### Problem statement:
Start at the top of the records and, please, print each line exactly through the line that contains "10/12 Ween Rd, Pooraka SA 5095", leaving out all pictures.

** Entries provided follows **

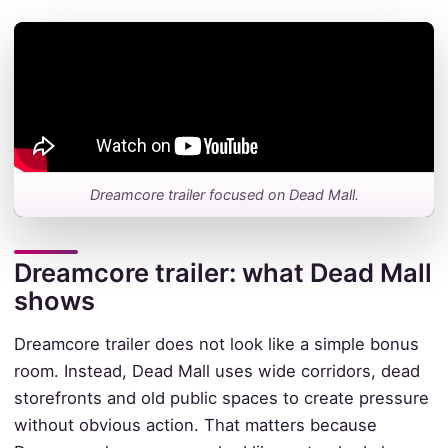
Dreamcore trailer focused on Dead Mall.
Dreamcore trailer: what Dead Mall
shows
Dreamcore trailer does not look like a simple bonus
room. Instead, Dead Mall uses wide corridors, dead
storefronts and old public spaces to create pressure
without obvious action. That matters because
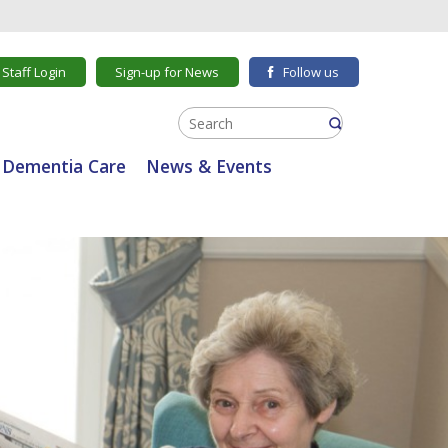
Staff Login
Sign-up for News
Follow us
Dementia Care
News & Events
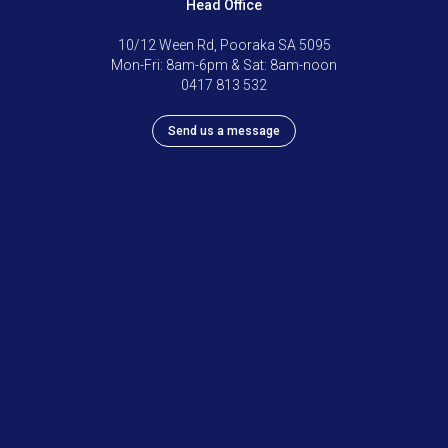
Head Office
10/12 Ween Rd, Pooraka SA 5095
Mon-Fri: 8am-6pm & Sat: 8am-noon
0417 813 532
Send us a message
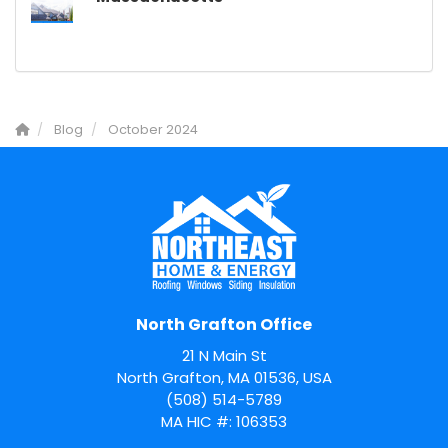
Blog
October 2024
North Grafton Office
21 N Main St
North Grafton, MA 01536, USA
(508) 514-5789
MA HIC #: 106353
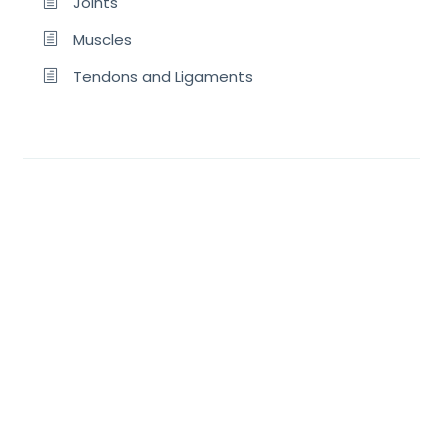
Joints
Muscles
Tendons and Ligaments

** End of Entries provided **

### Written response:
Dreamcore trailer focused on Dead Mall.
Dreamcore trailer: what Dead Mall
shows
Dreamcore trailer does not look like a simple bonus
room. Instead, Dead Mall uses wide corridors, dead
storefronts and old public spaces to create pressure
without obvious action. That matters because
Staff Login
Sign-up for News
Follow us
Dementia Care
News & Events
Head Office
10/12 Ween Rd, Pooraka SA 5095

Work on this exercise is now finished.